The Trojan leadership maintained an air of optimism and went to great lengths to stir feelings of Trojan supremacy and convey the certainty of victory, while still persuading the people that they needed to adhere to rationing, curfews, and other security measures that had been implemented to make the siege survivable. Beneath that optimism, however, Trojans at every level of society reflected frequently on the fates that would befall them if the city were taken, and across the board, the options were essentially slavery, rape, and death – and the categories weren’t mutually exclusive.

Troy had been attacked by the Greeks before, under Herakles. The men of Priam’s family had led the Trojan army into battle and engaged the Greeks valiantly. But the Greeks had Herakles, and a number of old Argonauts, at the head of their forces. Priam’s brothers, uncles, and father had been slaughtered wholesale. Priam had been fortunate enough to be captured on the battlefield by Teucer and Ajax’s father, rather than crushed underfoot by Herakles. Fortunately for the Trojans, Priam’s older sister had negotiated a dignified surrender, using herself, one of Troy’s last remaining heirs, as collateral.

After the desecration of Apollo’s temple, however, any hope of such a civilized end to the war seemed to be gone. Given the opportunity, the Greeks would massacre the Trojan soldiers without mercy. The influential men in the city would be killed to squash any potential for future reprisals, and the same fate would be extended to their sons, no matter how young they were. Their wives would be taken as slaves. Some might be ransomed if their families went free, but many would be taken back to Greece as status symbols. Those among their daughters who survived the initial brutality of their capture, would be sold to the far reaches of the earth as if they were used goods.

The Trojans feared enslavement by the Greeks more than anything else. Depending on the master, slavery could mean a lifetime of rape, borderline starvation, and daily humiliation. Worse, though, it would be a fate passed onto their descendants. The bastards born in the slave quarters would be slaves from birth, as would their children and their children’s children. Being captured by the Greeks meant a grim fate not only for oneself, but ones bloodline in perpetuity. Adresteia nearly felt sorry for them.

She hated the notion of slavery in any form so passionately that it had, at times, been a divisive issue between her and Odysseus – and Odysseus had no love of the institution to be sure. Adresteia hated the common practice of taking prisoners of war as slaves, even when they were treated as well as Achilles had treated Briseis – she believed it was fundamentally unjust. But Adresteia’s compassion for the Trojans was tempered by the reality of their society.

Adresteia couldn’t exactly walk about the palace and talk to people as an owl, so she had assumed her human form and created a simple tunic that would mark her as a slave.
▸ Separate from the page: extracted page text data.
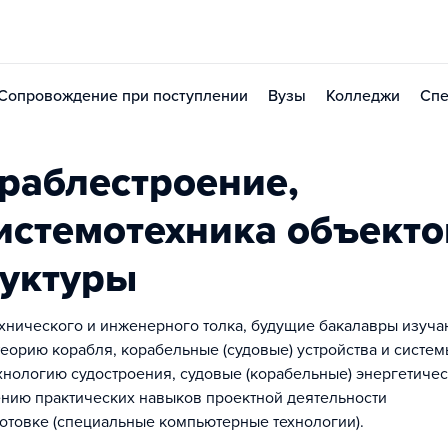
Сопровождение при поступлении
Вузы
Колледжи
Спе
раблестроение,
системотехника объекто
руктуры
нического и инженерного толка, будущие бакалавры изуча
еорию корабля, корабельные (судовые) устройства и систем
ехнологию судостроения, судовые (корабельные) энергетиче
ению практических навыков проектной деятельности
отовке (специальные компьютерные технологии).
It was a good disguise, because no one important would expect to remember a simple slave, or be interested in knowing her in any depth. It was the next best thing to invisibility.
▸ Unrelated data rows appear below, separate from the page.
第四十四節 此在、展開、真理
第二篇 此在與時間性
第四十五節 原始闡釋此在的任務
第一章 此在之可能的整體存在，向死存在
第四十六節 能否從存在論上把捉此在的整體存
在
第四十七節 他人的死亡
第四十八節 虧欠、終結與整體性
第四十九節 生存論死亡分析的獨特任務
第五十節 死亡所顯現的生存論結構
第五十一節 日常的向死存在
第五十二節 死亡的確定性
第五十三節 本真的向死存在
Granted, in any of Troy’s businesses or middle class homes, a Trojan citizen would have raised more than an eyebrow at an unfamiliar slave on their property, but Priam had a hundred children in his palace, half of which had families and children of their own, and those families had retinues of servants to attend to them, as did Priam’s nephews and nieces, advisors and administrators. Effectively, the palace was like a city within a city, complete with a large underclass of forgettable workers. When moving about the palace in the guise of a slave, the greatest risk of detection came from the actual slaves, and the best way to deal with that was to become one of them. Adresteia took an unclaimed bed in their quarters, shared meals with them, and spent months learning their stories.

Underneath it all, the Trojans' fear of Greek slavery reflected the callous inhumanity of the way they themselves traded and abused human beings. That they feared the fate so greatly was proof that they understood very well how horrific an institution it was, yet no Trojan said, “Well, if being a slave would be the worst fate I could possibly have at the hands of the Greeks, then maybe I shouldn’t own slaves myself!” The Trojans explicitly feared the possibility that they might share the same terrible fate they had inflicted upon countless others, and that fear gave them no remorse, no regret, no inclination to repent.
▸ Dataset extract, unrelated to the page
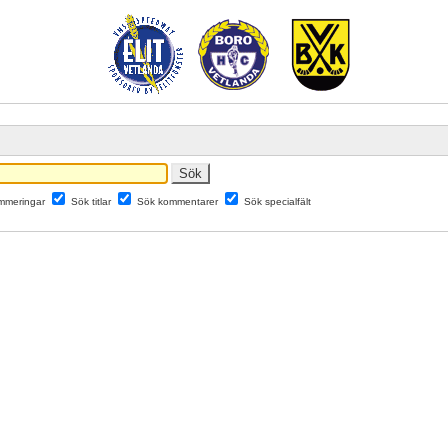
mmeringar
Sök titlar
Sök kommentarer
Sök specialfält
The Greeks were no better of course, but the hypocrisy on both sides of the conflict precluded any idealism one might have attempted to impose upon the war. As far as Adresteia was concerned, she had no allegiance but to her friends. She’d promised Penelope that Odysseus would return to her, and that would not happen unless the Greeks either won the Trojan War, or made the radical and politically dangerous decision to retreat. So, she helped the Greeks.

And then there was Helen.

Helen who, Menelaus claimed, could lift boulders, run without tiring, and even seemed to hear his thoughts at times. Helen who seemed to have stopped aging about ten years ago. Helen, who was born about the same time Adresteia had gone to Hades and Persephone for help with her pregnancy. Helen who, as many had told her, looked uncannily like Adresteia’s human form.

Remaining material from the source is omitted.